Der Frauenanteil in der Kölner Domschatzkammer ist ein völlig anderer
Man muss Leonie Becks, die Leiterin der Domschatzkammer, nun nicht gleich für eine Lutheranerin halten, weil sie ihren kleinen Sonderausstellungsbereich für zehn Werke der Künstlerin Käthe Kollwitz öffnete. Aber der Frauenanteil in der Domschatzkammer dürfte sich dadurch spürbar verändert, vielleicht sogar verdoppelt haben. Zu den feingliedrigen biblischen Marien gesellen sich dort bis in den September hinein bäuerliche Mütter und stämmige Arbeiterfrauen, die Kollwitz auf unnachahmliche Weise um ihre Kinder trauern oder kämpfen lässt.

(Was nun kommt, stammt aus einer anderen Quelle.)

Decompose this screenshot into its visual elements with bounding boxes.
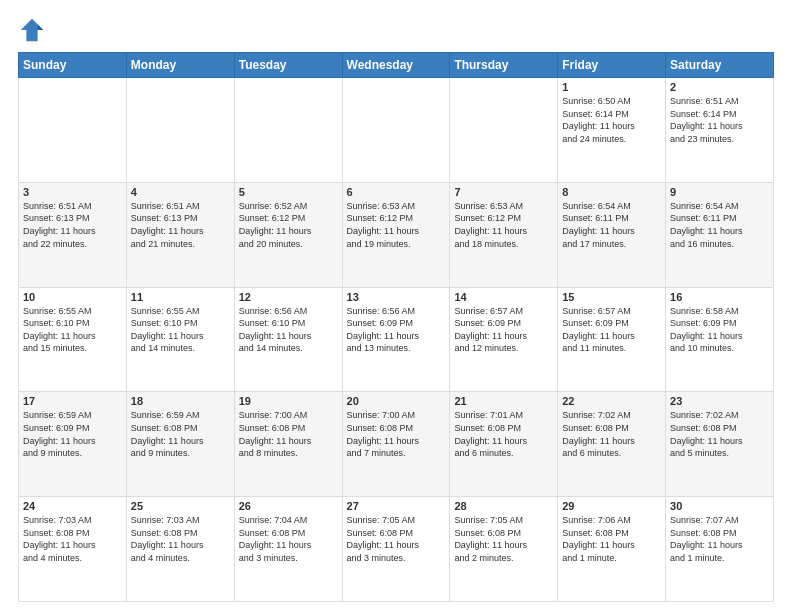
day-number: 27 [347,500,446,512]
calendar-cell: 11Sunrise: 6:55 AM Sunset: 6:10 PM Dayli… [126,287,234,392]
day-number: 3 [23,186,122,198]
day-number: 12 [239,291,338,303]
calendar-day-header: Wednesday [342,53,450,78]
day-info: Sunrise: 6:58 AM Sunset: 6:09 PM Dayligh… [670,305,769,355]
calendar-cell: 26Sunrise: 7:04 AM Sunset: 6:08 PM Dayli… [234,497,342,602]
day-number: 7 [454,186,553,198]
day-info: Sunrise: 6:59 AM Sunset: 6:08 PM Dayligh… [131,409,230,459]
calendar-cell: 22Sunrise: 7:02 AM Sunset: 6:08 PM Dayli… [558,392,666,497]
calendar-day-header: Saturday [666,53,774,78]
day-number: 18 [131,395,230,407]
day-info: Sunrise: 7:00 AM Sunset: 6:08 PM Dayligh… [347,409,446,459]
day-info: Sunrise: 7:01 AM Sunset: 6:08 PM Dayligh… [454,409,553,459]
day-info: Sunrise: 6:51 AM Sunset: 6:13 PM Dayligh… [131,200,230,250]
day-number: 9 [670,186,769,198]
day-info: Sunrise: 7:06 AM Sunset: 6:08 PM Dayligh… [562,514,661,564]
day-info: Sunrise: 7:04 AM Sunset: 6:08 PM Dayligh… [239,514,338,564]
calendar-cell: 8Sunrise: 6:54 AM Sunset: 6:11 PM Daylig… [558,182,666,287]
day-number: 26 [239,500,338,512]
day-info: Sunrise: 6:51 AM Sunset: 6:13 PM Dayligh… [23,200,122,250]
calendar-cell: 23Sunrise: 7:02 AM Sunset: 6:08 PM Dayli… [666,392,774,497]
calendar-header-row: SundayMondayTuesdayWednesdayThursdayFrid… [19,53,774,78]
day-info: Sunrise: 7:07 AM Sunset: 6:08 PM Dayligh… [670,514,769,564]
day-info: Sunrise: 6:50 AM Sunset: 6:14 PM Dayligh… [562,95,661,145]
day-info: Sunrise: 7:02 AM Sunset: 6:08 PM Dayligh… [670,409,769,459]
day-info: Sunrise: 6:59 AM Sunset: 6:09 PM Dayligh… [23,409,122,459]
day-info: Sunrise: 7:00 AM Sunset: 6:08 PM Dayligh… [239,409,338,459]
day-info: Sunrise: 6:51 AM Sunset: 6:14 PM Dayligh… [670,95,769,145]
calendar-cell: 21Sunrise: 7:01 AM Sunset: 6:08 PM Dayli… [450,392,558,497]
calendar-cell: 27Sunrise: 7:05 AM Sunset: 6:08 PM Dayli… [342,497,450,602]
calendar-week-row: 10Sunrise: 6:55 AM Sunset: 6:10 PM Dayli… [19,287,774,392]
day-number: 22 [562,395,661,407]
calendar-cell: 5Sunrise: 6:52 AM Sunset: 6:12 PM Daylig… [234,182,342,287]
calendar-cell: 6Sunrise: 6:53 AM Sunset: 6:12 PM Daylig… [342,182,450,287]
day-info: Sunrise: 6:54 AM Sunset: 6:11 PM Dayligh… [670,200,769,250]
day-info: Sunrise: 6:53 AM Sunset: 6:12 PM Dayligh… [347,200,446,250]
day-number: 21 [454,395,553,407]
day-number: 8 [562,186,661,198]
calendar-cell: 20Sunrise: 7:00 AM Sunset: 6:08 PM Dayli… [342,392,450,497]
calendar-cell: 10Sunrise: 6:55 AM Sunset: 6:10 PM Dayli… [19,287,127,392]
calendar-cell: 12Sunrise: 6:56 AM Sunset: 6:10 PM Dayli… [234,287,342,392]
day-info: Sunrise: 6:56 AM Sunset: 6:09 PM Dayligh… [347,305,446,355]
day-info: Sunrise: 7:03 AM Sunset: 6:08 PM Dayligh… [23,514,122,564]
calendar-week-row: 3Sunrise: 6:51 AM Sunset: 6:13 PM Daylig… [19,182,774,287]
calendar-cell: 16Sunrise: 6:58 AM Sunset: 6:09 PM Dayli… [666,287,774,392]
logo [18,16,50,44]
day-number: 5 [239,186,338,198]
header [18,16,774,44]
day-info: Sunrise: 6:57 AM Sunset: 6:09 PM Dayligh… [562,305,661,355]
day-info: Sunrise: 7:05 AM Sunset: 6:08 PM Dayligh… [347,514,446,564]
calendar-week-row: 1Sunrise: 6:50 AM Sunset: 6:14 PM Daylig… [19,78,774,183]
calendar-cell: 25Sunrise: 7:03 AM Sunset: 6:08 PM Dayli… [126,497,234,602]
day-number: 23 [670,395,769,407]
calendar-day-header: Sunday [19,53,127,78]
calendar-cell: 17Sunrise: 6:59 AM Sunset: 6:09 PM Dayli… [19,392,127,497]
day-number: 30 [670,500,769,512]
day-info: Sunrise: 6:56 AM Sunset: 6:10 PM Dayligh… [239,305,338,355]
calendar-cell: 9Sunrise: 6:54 AM Sunset: 6:11 PM Daylig… [666,182,774,287]
day-number: 24 [23,500,122,512]
calendar-week-row: 24Sunrise: 7:03 AM Sunset: 6:08 PM Dayli… [19,497,774,602]
day-info: Sunrise: 6:54 AM Sunset: 6:11 PM Dayligh… [562,200,661,250]
calendar-cell: 30Sunrise: 7:07 AM Sunset: 6:08 PM Dayli… [666,497,774,602]
day-number: 14 [454,291,553,303]
calendar-cell: 24Sunrise: 7:03 AM Sunset: 6:08 PM Dayli… [19,497,127,602]
calendar-cell: 2Sunrise: 6:51 AM Sunset: 6:14 PM Daylig… [666,78,774,183]
page: SundayMondayTuesdayWednesdayThursdayFrid… [0,0,792,612]
day-number: 2 [670,81,769,93]
calendar-table: SundayMondayTuesdayWednesdayThursdayFrid… [18,52,774,602]
day-number: 16 [670,291,769,303]
day-info: Sunrise: 6:52 AM Sunset: 6:12 PM Dayligh… [239,200,338,250]
logo-icon [18,16,46,44]
day-number: 20 [347,395,446,407]
calendar-cell: 19Sunrise: 7:00 AM Sunset: 6:08 PM Dayli… [234,392,342,497]
day-info: Sunrise: 7:02 AM Sunset: 6:08 PM Dayligh… [562,409,661,459]
day-info: Sunrise: 6:53 AM Sunset: 6:12 PM Dayligh… [454,200,553,250]
calendar-day-header: Monday [126,53,234,78]
day-info: Sunrise: 7:03 AM Sunset: 6:08 PM Dayligh… [131,514,230,564]
day-number: 10 [23,291,122,303]
calendar-cell [19,78,127,183]
day-number: 1 [562,81,661,93]
calendar-cell: 3Sunrise: 6:51 AM Sunset: 6:13 PM Daylig… [19,182,127,287]
calendar-cell: 13Sunrise: 6:56 AM Sunset: 6:09 PM Dayli… [342,287,450,392]
day-number: 29 [562,500,661,512]
calendar-cell [234,78,342,183]
calendar-day-header: Friday [558,53,666,78]
calendar-week-row: 17Sunrise: 6:59 AM Sunset: 6:09 PM Dayli… [19,392,774,497]
calendar-cell [126,78,234,183]
day-number: 17 [23,395,122,407]
day-info: Sunrise: 7:05 AM Sunset: 6:08 PM Dayligh… [454,514,553,564]
day-number: 13 [347,291,446,303]
calendar-day-header: Thursday [450,53,558,78]
day-number: 6 [347,186,446,198]
calendar-cell: 29Sunrise: 7:06 AM Sunset: 6:08 PM Dayli… [558,497,666,602]
day-number: 28 [454,500,553,512]
calendar-cell [450,78,558,183]
calendar-cell: 28Sunrise: 7:05 AM Sunset: 6:08 PM Dayli… [450,497,558,602]
day-info: Sunrise: 6:57 AM Sunset: 6:09 PM Dayligh… [454,305,553,355]
calendar-cell [342,78,450,183]
calendar-cell: 15Sunrise: 6:57 AM Sunset: 6:09 PM Dayli… [558,287,666,392]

Möglich wird diese Begegnung durch die aktuelle Schließung des renovierungsbedürftigen Käthe-Kollwitz-Museums in Köln. Für die Dauer der Bauarbeiten suchte Katharina Koselleck, Direktorin des Hauses, Partner, um ihre Sammlung weiterhin zeigen zu können, und fand sie außer im Museum Ludwig und (ab Herbst) dem Wallraf-Richartz-Museum auch in der Domschatzkammer. Die Auswahl der Werke überließ Koselleck deren Leiterin, freilich nicht ohne Bauchschmerzen. Bei Becks geht Kollwitz, die überzeugte Sozialistin, beinahe als christliche Künstlerin durch – um Verwechslungen zu vermeiden, warnt der Saaltext, die gezeigten Werke seien keinesfalls „als Illustrationen religiöser Inhalte zu verstehen“. Vielmehr greife Kollwitz christliche Bildtraditionen auf, um sie in einen weltlichen Zusammenhang zu versetzen.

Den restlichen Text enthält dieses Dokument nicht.